2269. Find the K-Beauty of a Number

Description

The k-beauty of an integer num is defined as the number of substrings of num when it is read as a string that meet the following conditions:

It has a length of k.
It is a divisor of num.

Given integers num and k, return the k-beauty of num.

Note:

Leading zeros are allowed.
0 is not a divisor of any value.

A substring is a contiguous sequence of characters in a string.

Example 1:

Input: num = 240, k = 2
Output: 2
Explanation: The following are the substrings of num of length k:
- "24" from "240": 24 is a divisor of 240.
- "40" from "240": 40 is a divisor of 240.
Therefore, the k-beauty is 2.

Example 2:

Input: num = 430043, k = 2
Output: 2
Explanation: The following are the substrings of num of length k:
- "43" from "430043": 43 is a divisor of 430043.
- "30" from "430043": 30 is not a divisor of 430043.
- "00" from "430043": 0 is not a divisor of 430043.
- "04" from "430043": 4 is not a divisor of 430043.
- "43" from "430043": 43 is a divisor of 430043.
Therefore, the k-beauty is 2.

Constraints:

1 <= num <= 10⁹
1 <= k <= num.length (taking num as a string)

Solutions

Solution 1: Enumeration

We can convert \(num\) to a string \(s\), then enumerate all substrings of \(s\) with length \(k\), convert them to an integer \(t\), and check if \(t\) is divisible by \(num\).

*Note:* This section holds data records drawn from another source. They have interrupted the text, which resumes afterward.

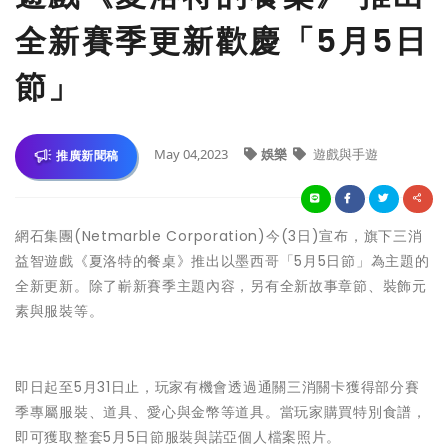
全新賽季更新歡慶「5月5日
節」
May 04,2023
娛樂
遊戲與手遊
推廣新聞稿
網石集團(Netmarble Corporation)今(3日)宣布，旗下三消
益智遊戲《夏洛特的餐桌》推出以墨西哥「5月5日節」為主題的
全新更新。除了嶄新賽季主題內容，另有全新故事章節、裝飾元
素與服裝等。
即日起至5月31日止，玩家有機會透過通關三消關卡獲得部分賽
季專屬服裝、道具、愛心與金幣等道具。當玩家購買特別食譜，
即可獲取整套5月5日節服裝與諾亞個人檔案照片。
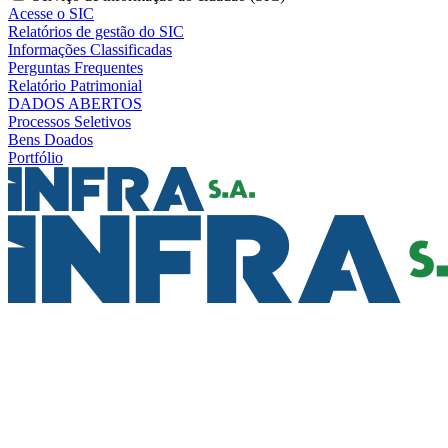
Acesse o SIC
Relatórios de gestão do SIC
Informações Classificadas
Perguntas Frequentes
Relatório Patrimonial
DADOS ABERTOS
Processos Seletivos
Bens Doados
Portfólio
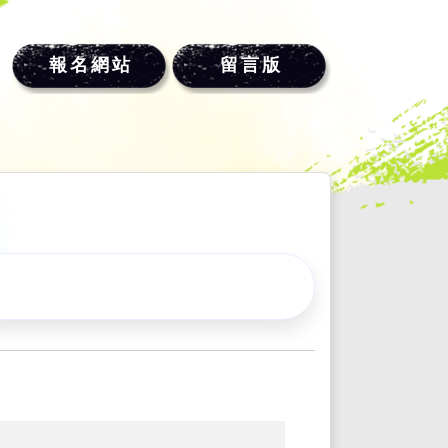
報名網站
留言版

If it is, we increment the answer.

The time complexity is \(O(\log num \times k)\), and the space complexity is \(O(\log num + k)\).

Python3JavaC++GoTypeScript

class Solution:
    def divisorSubstrings(self, num: int, k: int) -> int:
        ans = 0
        s = str(num)
        for i in range(len(s) - k + 1):
            t = int(s[i : i + k])
            if t and num % t == 0:
                ans += 1
        return ans

class Solution {
    public int divisorSubstrings(int num, int k) {
        int ans = 0;
        String s = "" + num;
        for (int i = 0; i < s.length() - k + 1; ++i) {
            int t = Integer.parseInt(s.substring(i, i + k));
            if (t != 0 && num % t == 0) {
                ++ans;
            }
        }
        return ans;
    }
}

class Solution {
public:
    int divisorSubstrings(int num, int k) {
        int ans = 0;
        string s = to_string(num);
        for (int i = 0; i < s.size() - k + 1; ++i) {
            int t = stoi(s.substr(i, k));
            ans += t && num % t == 0;
        }
        return ans;
    }
};

func divisorSubstrings(num int, k int) int {
    ans := 0
    s := strconv.Itoa(num)
    for i := 0; i < len(s)-k+1; i++ {
        t, _ := strconv.Atoi(s[i : i+k])
        if t > 0 && num%t == 0 {
            ans++
        }
    }
    return ans
}

function divisorSubstrings(num: number, k: number): number {
    let ans = 0;
    const s = num.toString();
    for (let i = 0; i < s.length - k + 1; ++i) {
        const t = parseInt(s.substring(i, i + k));
        if (t !== 0 && num % t === 0) {
            ++ans;
        }
    }
    return ans;
}

Solution 2: Sliding Window

We can maintain a sliding window of length \(k\). Initially, the window contains the lowest \(k\) digits of \(num\). Then, for each iteration, we move the window one digit to the right, update the number in the window, and check if the number in the window is divisible by \(num\). If it is, we increment the answer.

The time complexity is \(O(\log num)\), and the space complexity is \(O(1)\).